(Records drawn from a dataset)
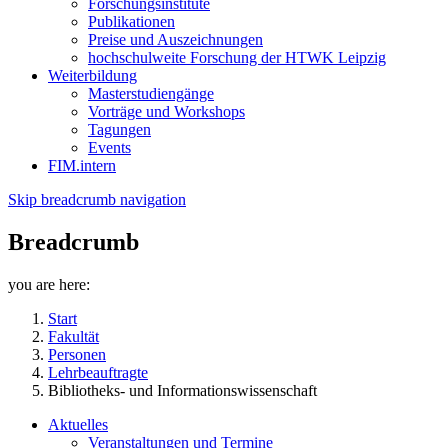
Forschungsinstitute
Publikationen
Preise und Auszeichnungen
hochschulweite Forschung der HTWK Leipzig
Weiterbildung
Masterstudiengänge
Vorträge und Workshops
Tagungen
Events
FIM.intern
Skip breadcrumb navigation
Breadcrumb
you are here:
Start
Fakultät
Personen
Lehrbeauftragte
Bibliotheks- und Informationswissenschaft
Aktuelles
Veranstaltungen und Termine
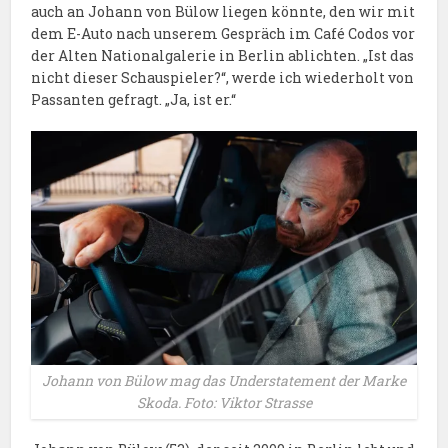
auch an Johann von Bülow liegen könnte, den wir mit
dem E-Auto nach unserem Gespräch im Café Codos vor
der Alten Nationalgalerie in Berlin ablichten. „Ist das
nicht dieser Schauspieler?“, werde ich wiederholt von
Passanten gefragt. „Ja, ist er.“
Johann von Bülow mag das Understatement der Marke
Skoda. Foto: Viktor Strasse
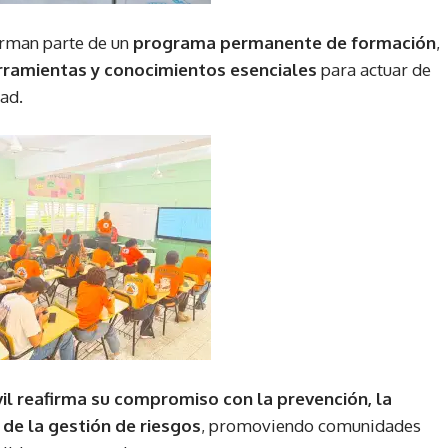
forman parte de un
programa permanente de formación
,
rramientas y conocimientos esenciales
para actuar de
ad.
vil reafirma su compromiso con la prevención, la
 de la gestión de riesgos
, promoviendo comunidades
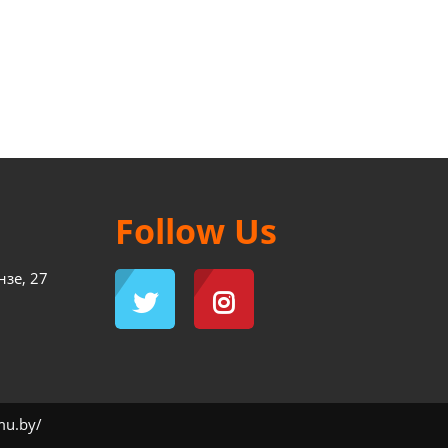
Follow Us
нзе, 27
mu.by/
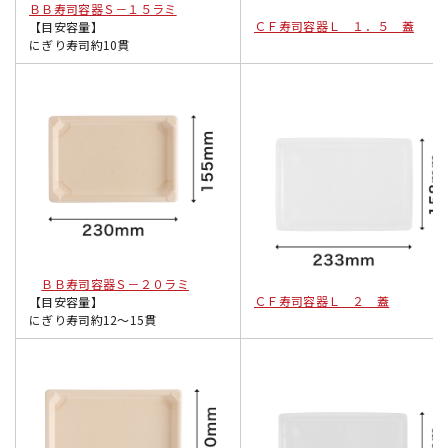
ＢＢ寿司容器Ｓ－１５ラミ
ＣＦ寿司容器Ｌ １．５ 蓋
【目安容量】
にぎり寿司約10貫
ＢＢ寿司容器Ｓ－２０ラミ
ＣＦ寿司容器Ｌ ２ 蓋
【目安容量】
にぎり寿司約12〜15貫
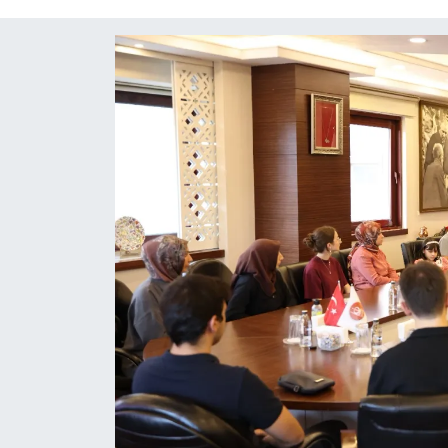
Röportaj
Video Galeri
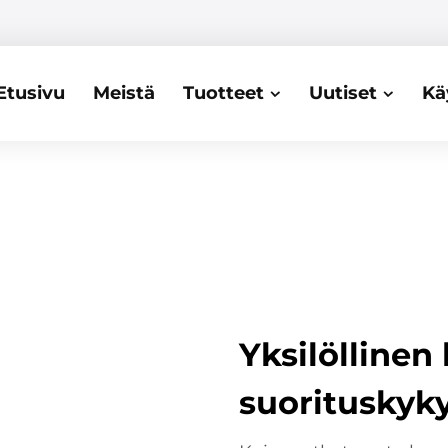
Etusivu
Meistä
Tuotteet
Uutiset
Kä
Yksilölline
suorituskyk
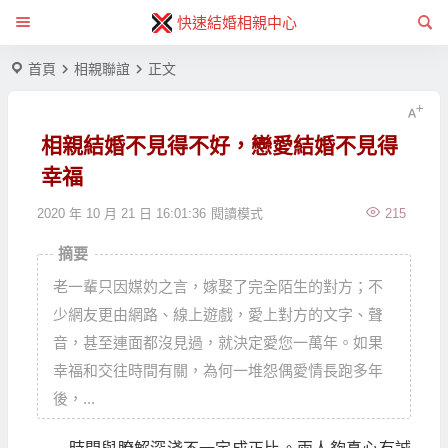
快速結婚相親中心
首頁
相親聯誼
正文
相親結婚不見得不好，戀愛結婚不見得
幸福
2020 年 10 月 21 日 16:01:36
閱讀模式
215
摘要
老一輩只因媒妁之言，嫁娶了完全陌生的對方；不
少網友更由網路、線上遊戲，愛上對方的文字、聲
音，甚至連面都沒見過，就決定愛您一萬年。如果
幸福和交往時間有關，為何一堆怨偶愛情長跑多年
後，...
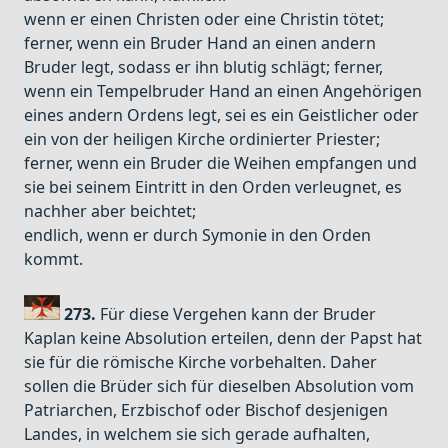
wenn er einen Christen oder eine Christin tötet;
ferner, wenn ein Bruder Hand an einen andern
Bruder legt, sodass er ihn blutig schlägt; ferner,
wenn ein Tempelbruder Hand an einen Angehörigen
eines andern Ordens legt, sei es ein Geistlicher oder
ein von der heiligen Kirche ordinierter Priester;
ferner, wenn ein Bruder die Weihen empfangen und
sie bei seinem Eintritt in den Orden verleugnet, es
nachher aber beichtet;
endlich, wenn er durch Symonie in den Orden
kommt.
273.
Für diese Vergehen kann der Bruder
Kaplan keine Absolution erteilen, denn der Papst hat
sie für die römische Kirche vorbehalten. Daher
sollen die Brüder sich für dieselben Absolution vom
Patriarchen, Erzbischof oder Bischof desjenigen
Landes, in welchem sie sich gerade aufhalten,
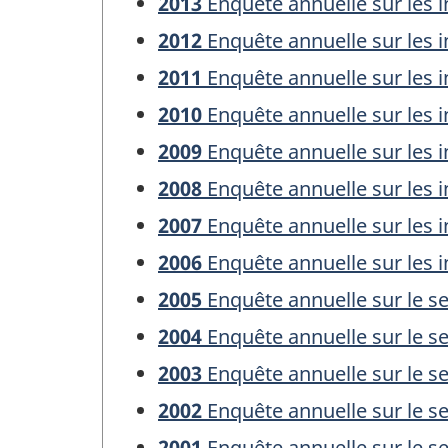
2013
Enquête annuelle sur les in
2012
Enquête annuelle sur les in
2011
Enquête annuelle sur les in
2010
Enquête annuelle sur les in
2009
Enquête annuelle sur les in
2008
Enquête annuelle sur les in
2007
Enquête annuelle sur les in
2006
Enquête annuelle sur les in
2005
Enquête annuelle sur le sec
2004
Enquête annuelle sur le sec
2003
Enquête annuelle sur le sec
2002
Enquête annuelle sur le sec
2001
Enquête annuelle sur le sec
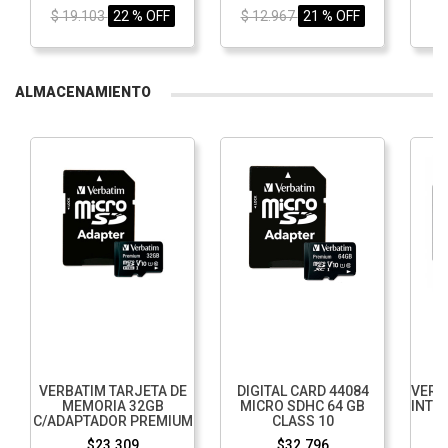
$ 19.103
22 % OFF
$ 12.967
21 % OFF
$
ALMACENAMIENTO
VERBATIM TARJETA DE
DIGITAL CARD 44084
VERB
MEMORIA 32GB
MICRO SDHC 64 GB
INTE
C/ADAPTADOR PREMIUM
CLASS 10
$23.309
$32.796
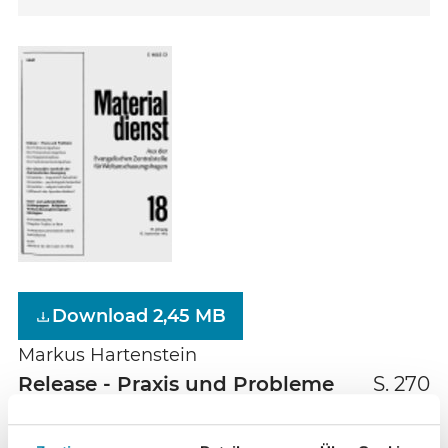
Download 2,45 MB
Markus Hartenstein
Release - Praxis und Probleme
S. 270
Die Politisierungsphase -- Die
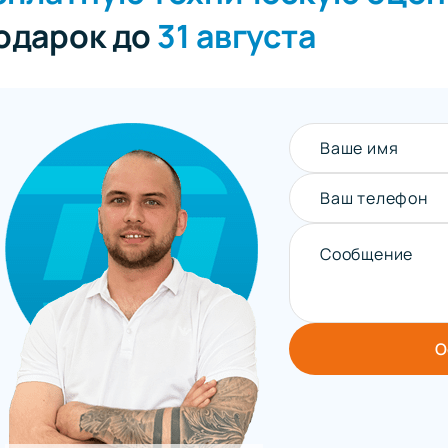
подарок до
31 августа
Ваше имя
Ваш телефон
Сообщение
О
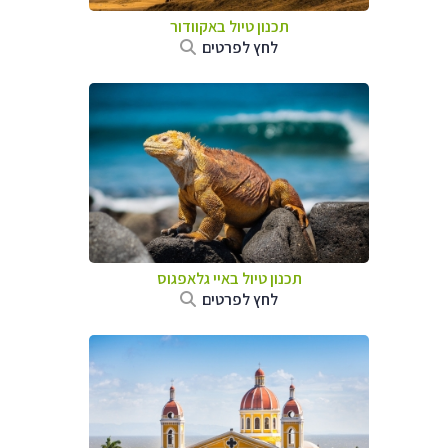
תכנון טיול באקוודור
לחץ לפרטים
תכנון טיול באיי גלאפגוס
לחץ לפרטים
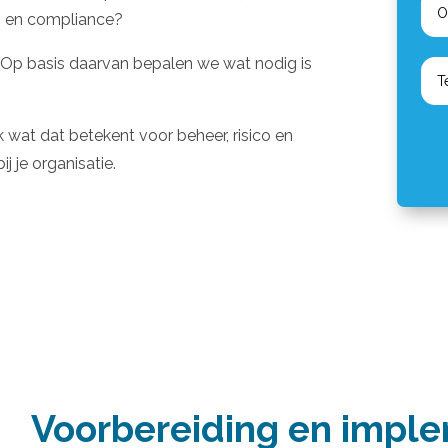
g en compliance?
. Op basis daarvan bepalen we wat nodig is
 wat dat betekent voor beheer, risico en
j je organisatie.
Voorbereiding en impl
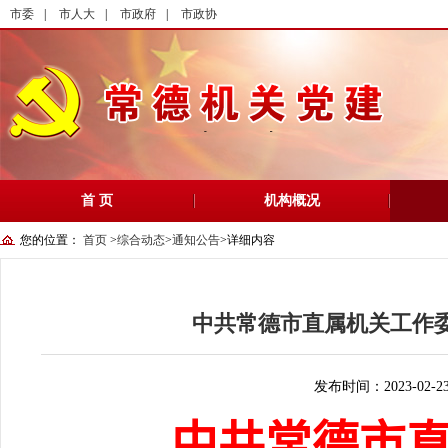
市委
|
市人大
|
市政府
|
市政协
首 页
机构概况
您的位置：
首页
>
综合动态
>
通知公告
>
详细内容
中共常德市直属机关工作委
发布时间：2023-02-2
中共常德市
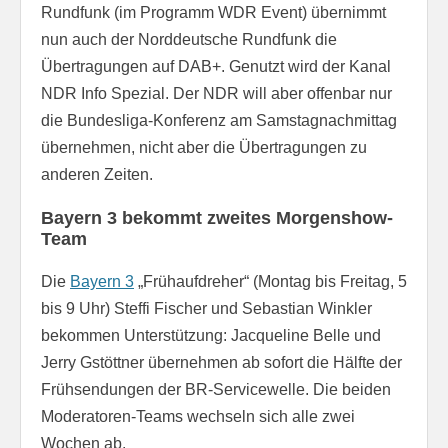
Rundfunk (im Programm WDR Event) übernimmt
nun auch der Norddeutsche Rundfunk die
Übertragungen auf DAB+. Genutzt wird der Kanal
NDR Info Spezial. Der NDR will aber offenbar nur
die Bundesliga-Konferenz am Samstagnachmittag
übernehmen, nicht aber die Übertragungen zu
anderen Zeiten.
Bayern 3 bekommt zweites Morgenshow-
Team
Die
Bayern 3
„Frühaufdreher“ (Montag bis Freitag, 5
bis 9 Uhr) Steffi Fischer und Sebastian Winkler
bekommen Unterstützung: Jacqueline Belle und
Jerry Gstöttner übernehmen ab sofort die Hälfte der
Frühsendungen der BR-Servicewelle. Die beiden
Moderatoren-Teams wechseln sich alle zwei
Wochen ab.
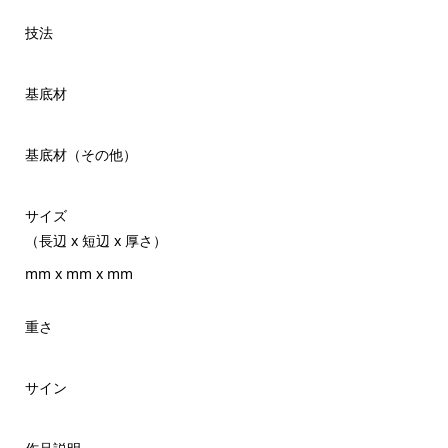
技法
基底材
基底材（その他）
サイズ
（長辺 x 短辺 x 厚さ）
mm x mm x mm
重さ
サイン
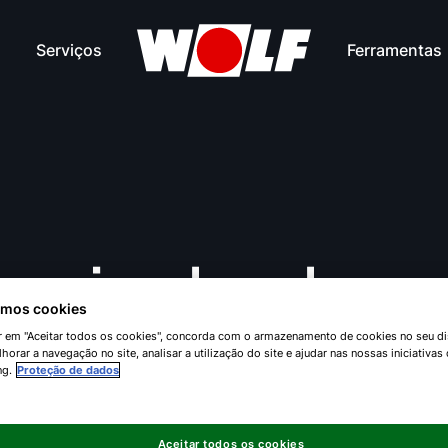
Serviços
Ferramentas
unicados de pr
zamos cookies
ar em "Aceitar todos os cookies", concorda com o armazenamento de cookies no seu di
horar a navegação no site, analisar a utilização do site e ajudar nas nossas iniciativas
Junio 2024
ng.
Proteção de dados
Aceitar todos os cookies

**Required action**
For the string "תכנון", filter the data and copy out each line where it occurs.

**Finished exercise**
תכנון טיול באקוודור
תכנון טיול באיי גלאפגוס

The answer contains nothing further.